とあるので、そもそもこの人は「義務を果たしていなくても権利を行使して良い」
つまり「給料や職位に見合った仕事をしていなくても高い待遇を得る権利はある(だって労働法や就業規則にそんなの書いてないから)」
と思っているようだけど。
これについては「そんな訳無いだろ常識的に考えて」としか。
まず、適切な労働時間とか有休、育休を保証すること、は「法律」によって「雇用者」に課せられた義務な。「被雇用者」から見たら権利になる。これは正当な雇用契約を結んでる限り、保証される権利だ。
「義務と権利」がセット、というのを「義務を果さなければ権利を使えない」と誤解する人が多いけど、セットになってる「義務と権利」っていうのは、「自分から見た義務が相手から見た権利である (あるいはその逆)」っていうことだからな。give and takeという話じゃない。

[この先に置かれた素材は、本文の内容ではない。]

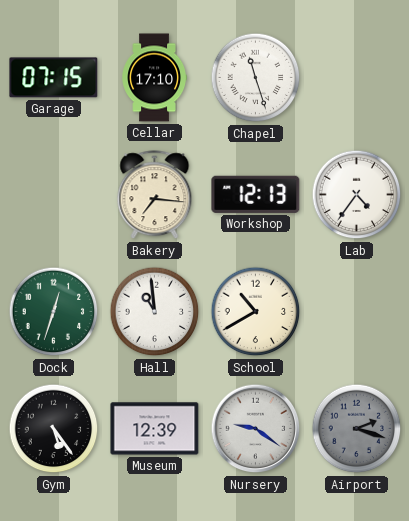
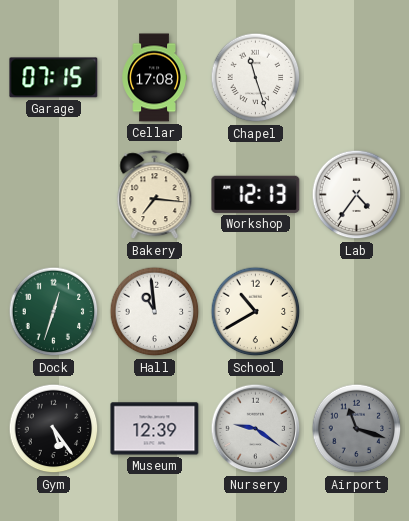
Cellar: 17:10 -> 17:08
Airport: 2:18 -> 11:18
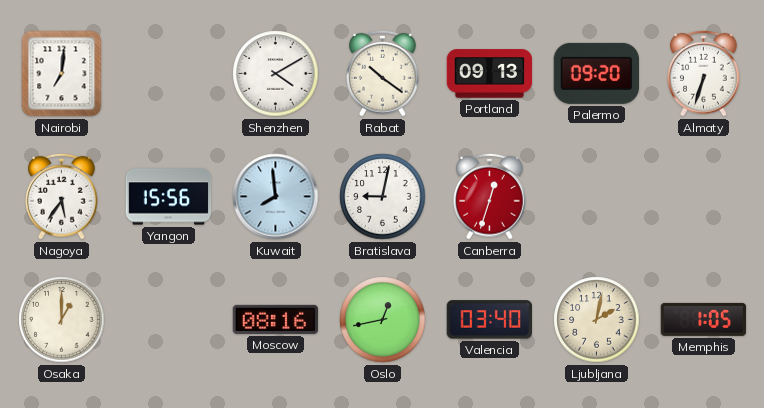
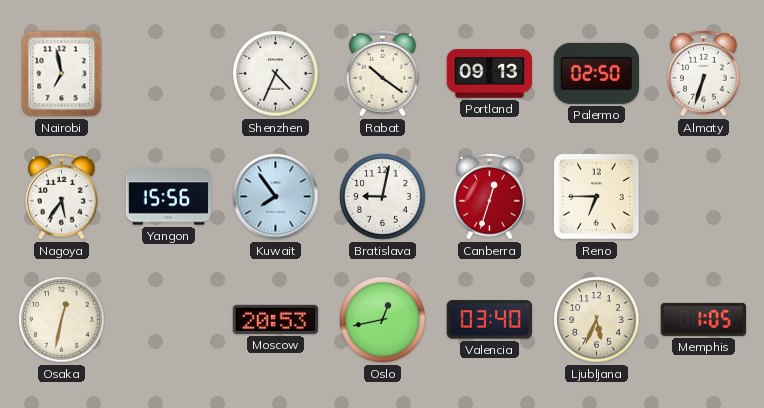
Nairobi: 7:01 -> 6:58
Shenzhen: 4:10 -> 4:34
Palermo: 09:20 -> 02:50
Kuwait: 7:59 -> 7:54
Reno: none -> 6:45
Osaka: 1:00 -> 12:32
Moscow: 08:16 -> 20:53
Ljubljana: 2:02 -> 5:34
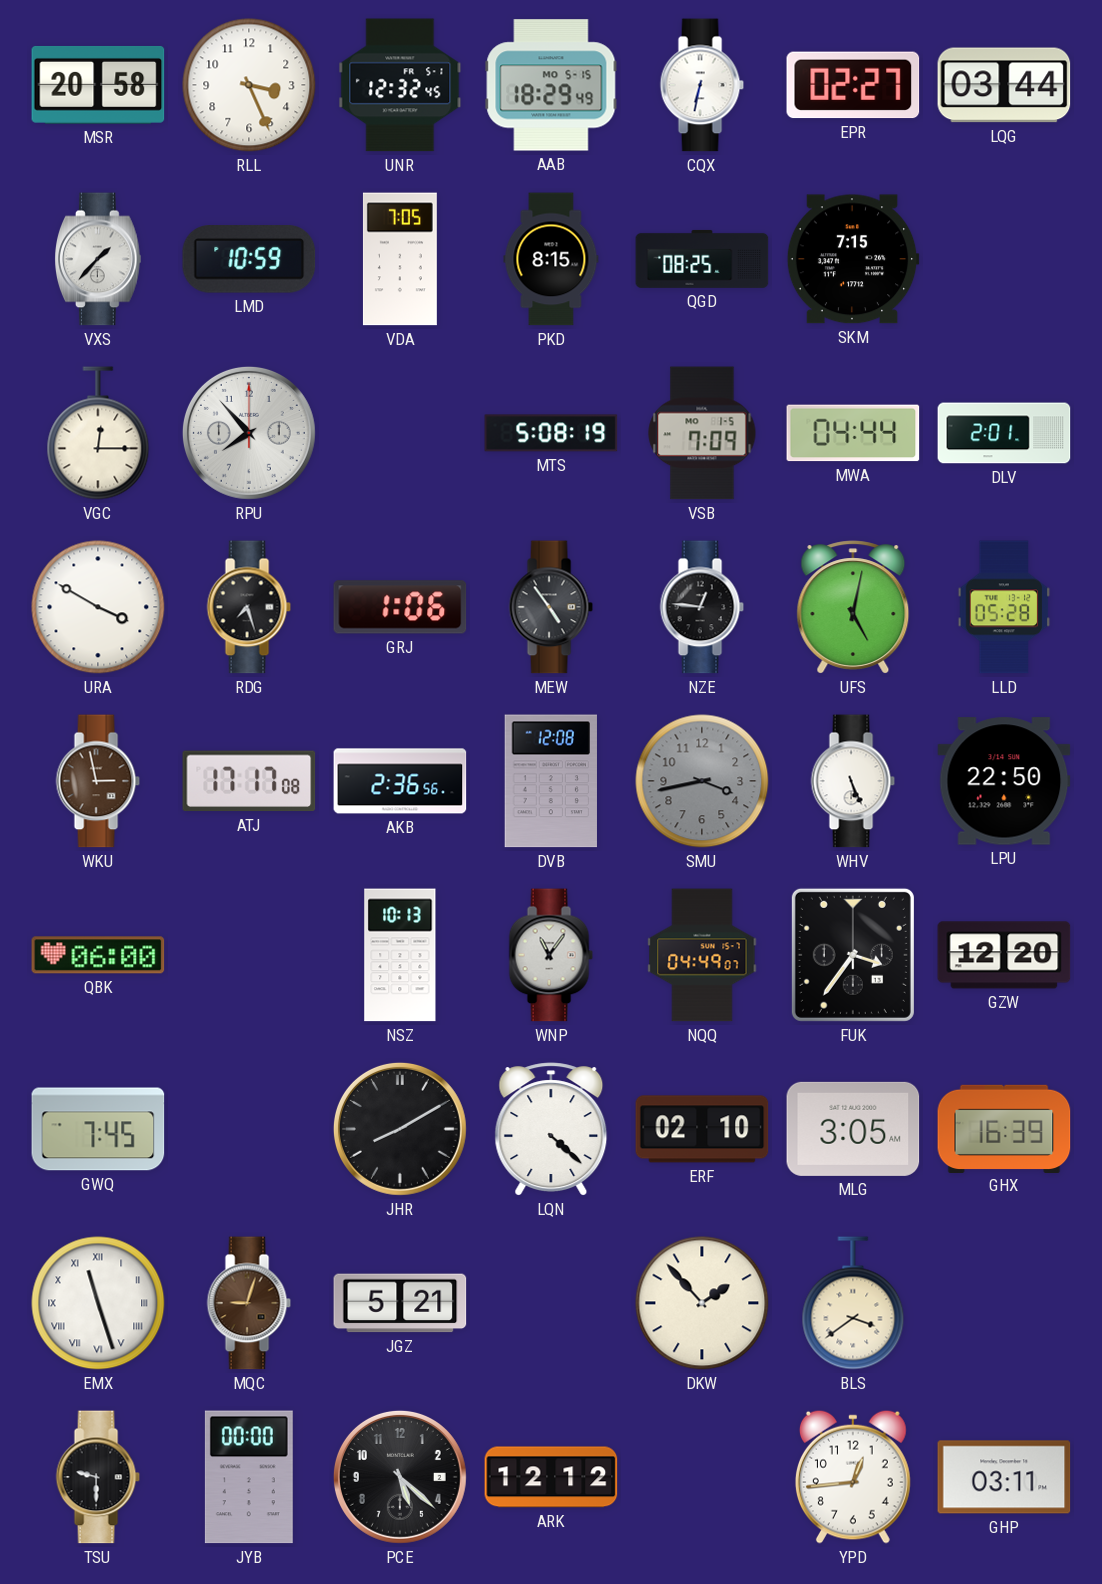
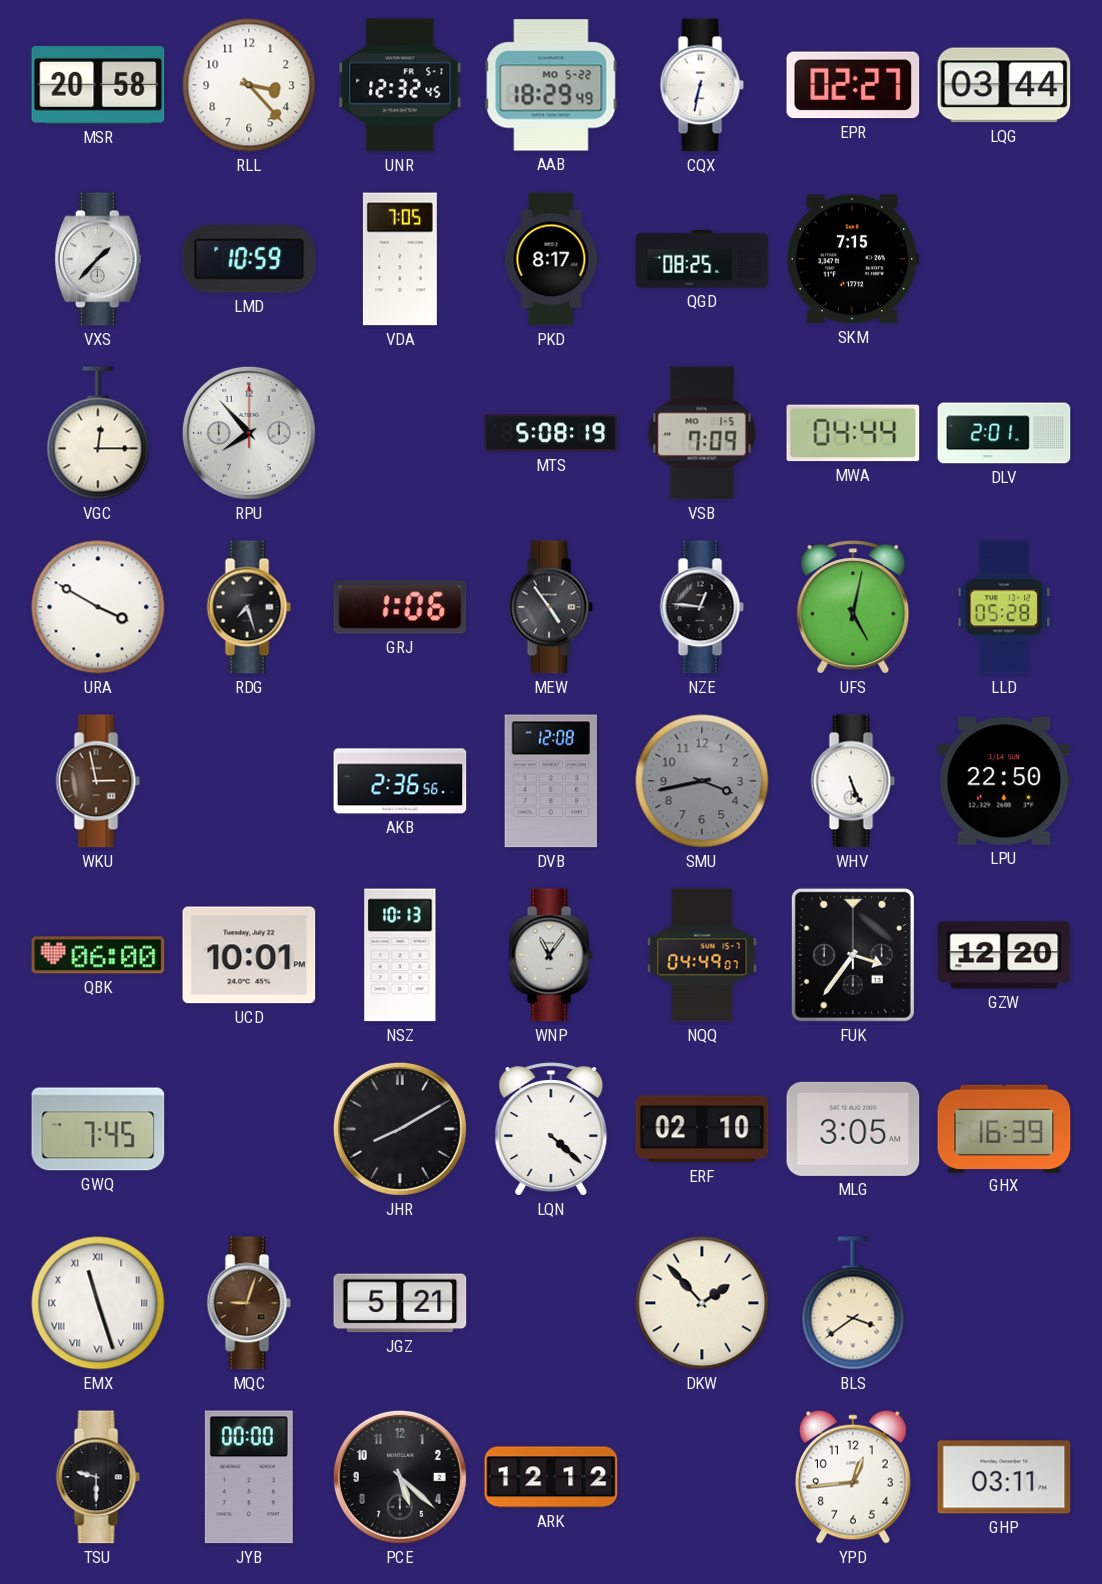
RLL: 3:26 -> 3:23
AAB date: MO 5-15 -> MO 5-22
PKD: 8:15 -> 8:17
ATJ: 17:17 -> none
UCD: none -> 10:01
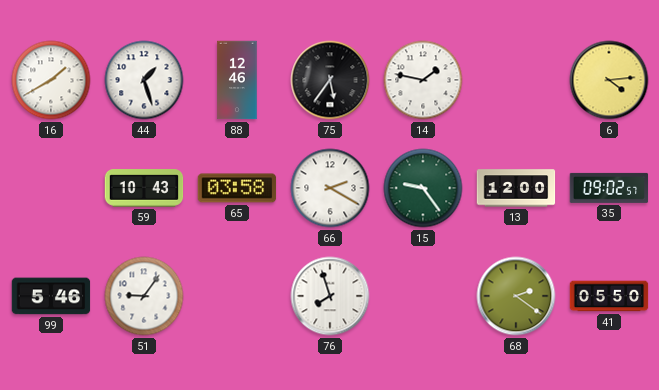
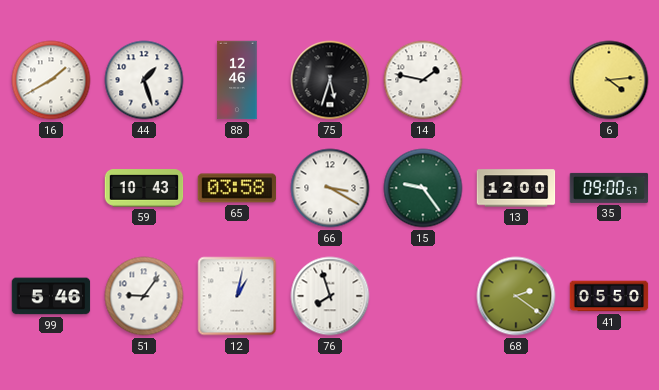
75: 5:36 -> 5:33
66: 2:20 -> 3:20
35: 09:02 -> 09:00
12: none -> 1:02
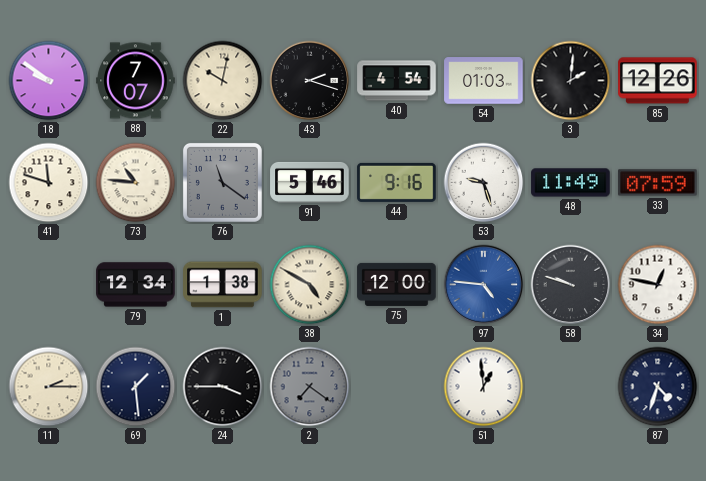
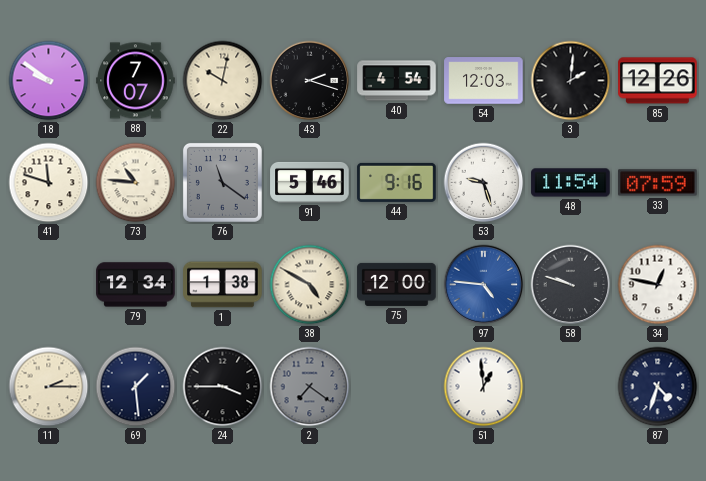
54: 01:03 -> 12:03
48: 11:49 -> 11:54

一方で、「給料や職位に見合った仕事をする」というのは雇用契約の問題になる。こちらはgive and takeの問題だ。契約によって、被雇用者は何をすべきか、そして雇用者はその見返りに何を提供するべきか、ということが定められる。「義務と権利」はここで2セットある。つまり、(A)「被雇用者が約束の仕事をするという義務 : 雇用者が約束の仕事をしてもらう権利」と、(B)「雇用者が約束の待遇を提供するという義務 : 被雇用者が約束の待遇を得るという権利」だ。それぞれの中では対になっているけど、AとBを結びつけてるのは法律ではなく、雇用契約。
で、「給料や職位に見合った仕事をしていない」というのは、被雇用者が(A)の義務を果していない、ということ。この場合、雇用者は(A)と(B)を結びつけている契約を再考することができる(ように契約は作られてる。普通は。) 一般には雇用者の方が立場が強いので、法律は(B)についていろいろ制限をつけていて、簡単に「(A)が履行されないので(B)をチャラにします」というわけにはいかないんだけれど、それでももともと(A)と(B)のgive and takeを前提に契約を結んでるわけだから、前提が成り立たなかったら法律の範囲内で(B)を考え直しましょうや、ということになるだろう。それは契約、くだいていえば約束の話だ。
被雇用者の立場をまとめると、「法律に定められた範囲の権利は、雇用関係があるかぎり主張できるよ。でも『働きます』って約束を破ったなら、雇用関係自体が見直されるかもね」ということ。